Impact of an effective Prandtl number model on the flow of nanofluids past an oblique stagnation point on a convective surface

Heliyon. 2023 Jan 25;9(2):e13224. doi: 10.1016/j.heliyon.2023.e13224. eCollection 2023 Feb.

Authors

Zafar Mahmood¹, Sayed M Eldin², Amal F Soliman^{3

4}, Taghreed A Assiri⁵, Umar Khan¹, S R Mahmoud⁶

Affiliations

¹ Department of Mathematics and Statistics, Hazara University, Mansehra, Pakistan.
² Center of Research, Faculty of Engineering, Future University in Egypt New Cairo 11835, Egypt.
³ Department of Mathematics, College of Arts and Sciences, Prince Sattam bin Abdulaziz University, Wadi Addawasir, Saudi Arabia.
⁴ Department of Basic Science, Benha Faculty of Engineering, Benha University, Banha, Egypt.
⁵ Department of Mathematics, Faculty of Science, Umm Al-Qura University, Makkah, Saudi Arabia.
⁶ GRC Department, Applied College, King Abdulaziz University, Jeddah 21589, Saudi Arabia.

Abstract

The stretched surface's convective heat transfer capability can be improved by using nanoparticles. There is a significant role of the Prandtl number in determining the thermal and momentum stretching layer surfaces. It is proposed in this study that an effective Prandtl number model be used to explore the two-dimensional oblique stagnation point flow of $γ A l_{2} O_{3} - H_{2} O$ and $γ A l_{2} O_{3} - C_{2} H_{6} O_{2}$ nanofluids moving over a convective stretching surface. The fluid in question is subjected to a thorough investigation.
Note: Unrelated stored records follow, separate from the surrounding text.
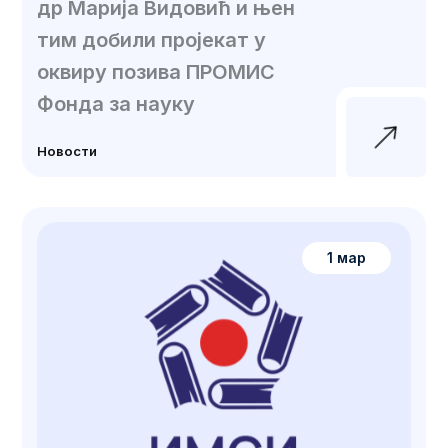
др Марија Видовић и њен
тим добили пројекат у
оквиру позива ПРОМИС
Фонда за науку
Новости
1 мар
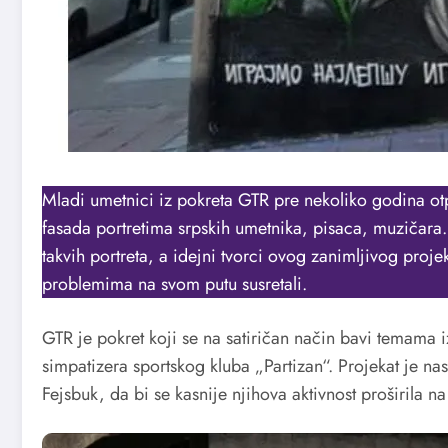
Mladi umetnici iz pokreta GTR pre nekoliko godina otp
fasada portretima srpskih umetnika, pisaca, muzičara
takvih portreta, a idejni tvorci ovog zanimljivog projek
problemima na svom putu susretali.
GTR je pokret koji se na satiričan način bavi temama i
simpatizera sportskog kluba „Partizan“. Projekat je na
Fejsbuk, da bi se kasnije njihova aktivnost proširila na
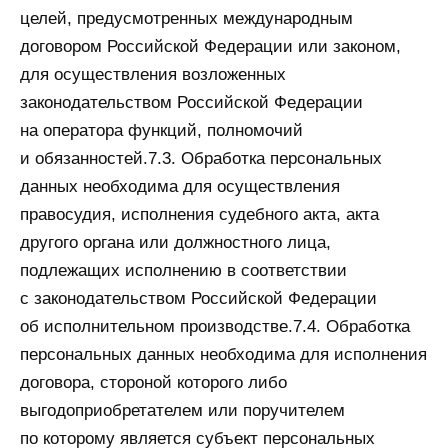
целей, предусмотренных международным
договором Российской Федерации или законом,
для осуществления возложенных
законодательством Российской Федерации
на оператора функций, полномочий
и обязанностей.7.3. Обработка персональных
данных необходима для осуществления
правосудия, исполнения судебного акта, акта
другого органа или должностного лица,
подлежащих исполнению в соответствии
с законодательством Российской Федерации
об исполнительном производстве.7.4. Обработка
персональных данных необходима для исполнения
договора, стороной которого либо
выгодоприобретателем или поручителем
по которому является субъект персональных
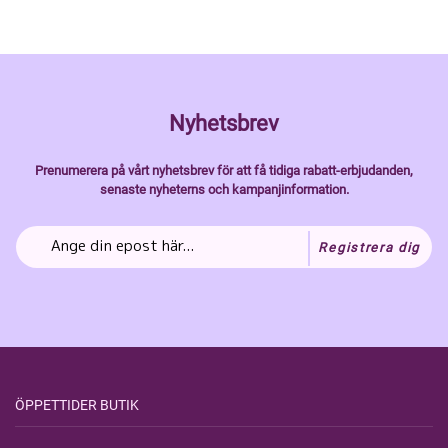
Nyhetsbrev
Prenumerera på vårt nyhetsbrev för att få tidiga rabatt-erbjudanden,
senaste nyheterns och kampanjinformation.
Registrera dig
ÖPPETTIDER BUTIK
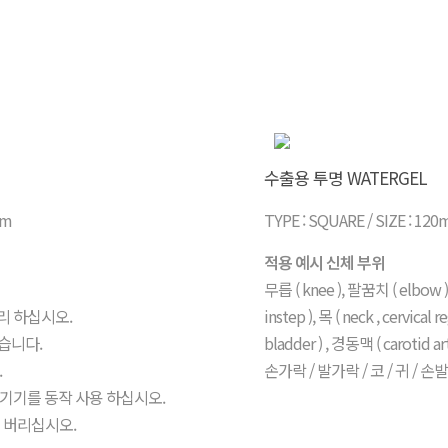
수출용 투명 WATERGEL
mm
TYPE : SQUARE / SIZE : 1
적용 예시 신체 부위
무릅 ( knee ), 팔꿈치 ( elbow ) 
리 하십시오.
instep ), 목 ( neck , cervical
있습니다.
bladder ) , 경동맥 ( carotid art
.
손가락 / 발가락 / 코 / 귀 / 손발톱 
 기기를 동작 사용 하십시오.
후 버리십시오.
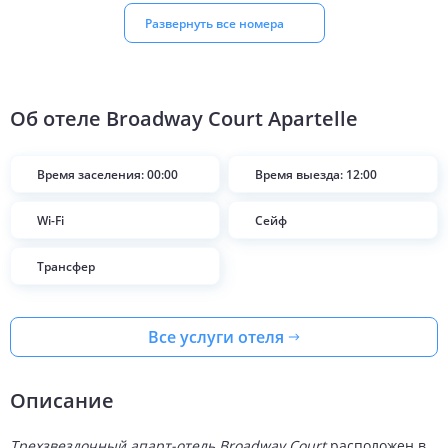
Развернуть все номера
Об отеле
Broadway Court Apartelle
Время заселения: 00:00
Время выезда: 12:00
Wi-Fi
Сейф
Трансфер
Все услуги отеля
Описание
Трехзвездочный апарт-отель Broadway Court
расположен в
It is necessary to apply non-linear ordinary differential equations in order to connect the controlling partial differential equations with the boundary conditions. To solve these equations, an efficient and reliable numerical technique is used. Shooting Method with Runge Kutta-IV in Mathematica software. Visual representations of normal and tangential velocity and temperature as well as streamlines as a function of many physical parameters are shown. The results show that as the volume fraction of nanoparticles increases, the fluid flow $f (y),$ $h (y)$ and velocity $f^{'} (y),$ $h^{'} (y)$ all increase, whereas the flow $f (y)$ and velocity $f^{'} (y)$ both increase against the stretching ratio parameter, while the flow $h (y)$ and velocity $h^{'} (y)$ both decrease. When the volume percentage of nanoparticles and the Biot number are both increased, the temperature rises. However, when the stretching ratio parameter is increased, the temperature falls. Physical attributes like the local skin friction coefficient and the heat flow may be characterized in many ways. A nanofluid comprised of $γ A l_{2} O_{3} - C_{2} H_{6} O_{2}$ outperformed a $γ A l_{2} O_{3} - H_{2} O$ nanofluid in terms of heat transfer rate. The source of zero skin friction may be observed to move to the left or right depending on the balance of obliqueness and straining motion at point $x_{s}$ . The computed numerical results of the current research correspond well with those accessible in the literature for the limiting scenario.

Keywords: Convective surface; Effective Prandtl number; Gamma alumina nanofluid; Numerical simulation; Oblique stagnation point.